**Work instruction**
Sort through the data and copy the lines holding the word "Mijn".

**Saved entries**
>>>

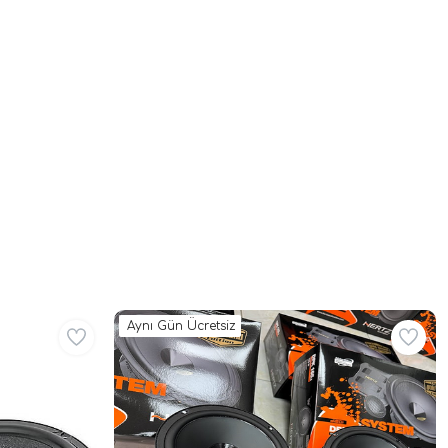
Aynı Gün Ücretsiz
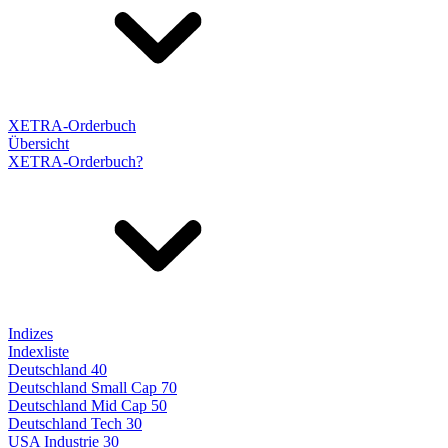
XETRA-Orderbuch
Übersicht
XETRA-Orderbuch?
Indizes
Indexliste
Deutschland 40
Deutschland Small Cap 70
Deutschland Mid Cap 50
Deutschland Tech 30
USA Industrie 30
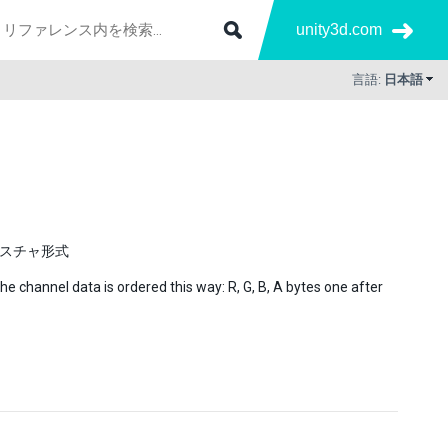
unity3d.com
言語:
日本語
クスチャ形式
the channel data is ordered this way: R, G, B, A bytes one after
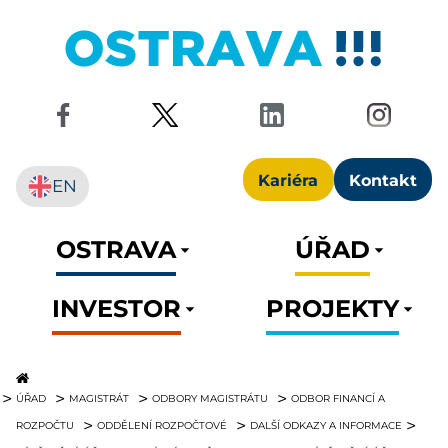
Kariéra
Kontakt
EN
OSTRAVA
ÚŘAD
INVESTOR
PROJEKTY
ÚŘAD
MAGISTRÁT
ODBORY MAGISTRÁTU
ODBOR FINANCÍ A
ROZPOČTU
ODDĚLENÍ ROZPOČTOVÉ
DALŠÍ ODKAZY A INFORMACE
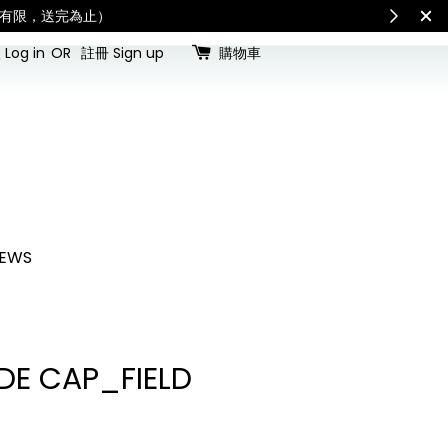
際配送：各國進口關稅與稅費須由收件人自行負擔。」
Check for shipping updates
Log in
OR
註冊 Sign up
購物車
EWS
DE CAP_FIELD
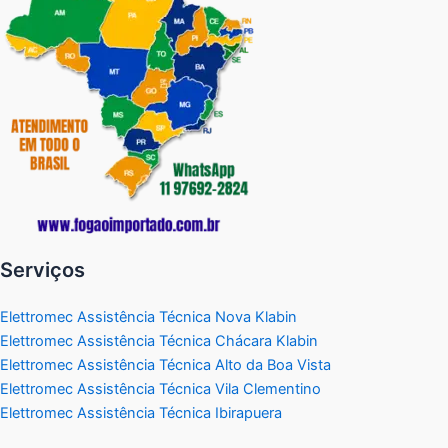
Serviços
Elettromec Assistência Técnica Nova Klabin
Elettromec Assistência Técnica Chácara Klabin
Elettromec Assistência Técnica Alto da Boa Vista
Elettromec Assistência Técnica Vila Clementino
Elettromec Assistência Técnica Ibirapuera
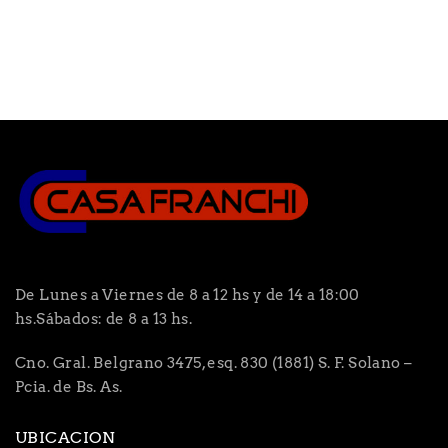
De Lunes a Viernes de 8 a 12 hs y de 14 a 18:00
hs.Sábados: de 8 a 13 hs.
Cno. Gral. Belgrano 3475, esq. 830 (1881) S. F. Solano –
Pcia. de Bs. As.
UBICACION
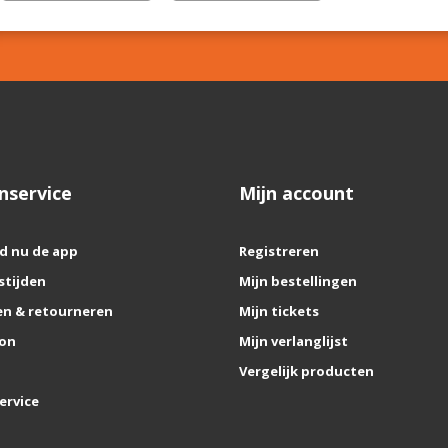
nservice
Mijn account
d nu de app
Registreren
stijden
Mijn bestellingen
n & retourneren
Mijn tickets
on
Mijn verlanglijst
Vergelijk producten
ervice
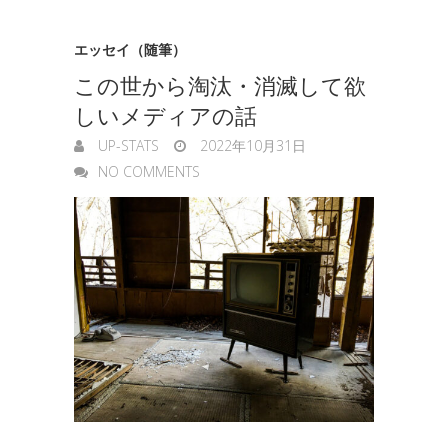
エッセイ（随筆）
この世から淘汰・消滅して欲
しいメディアの話
UP-STATS
2022年10月31日
NO COMMENTS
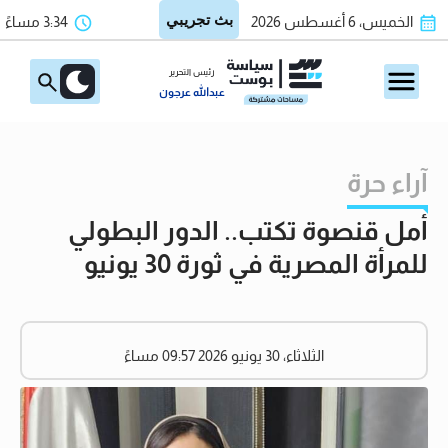
الخميس، 6 أغسطس 2026
3:34 مساءً
رئيس التحرير
عبدالله عرجون
آراء حرة
أمل قنصوة تكتب.. الدور البطولي
للمرأة المصرية في ثورة 30 يونيو
الثلاثاء، 30 يونيو 2026 09:57 مساءً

<<<

**Answer box**
Mijn account
Mijn bestellingen
Mijn tickets
Mijn verlanglijst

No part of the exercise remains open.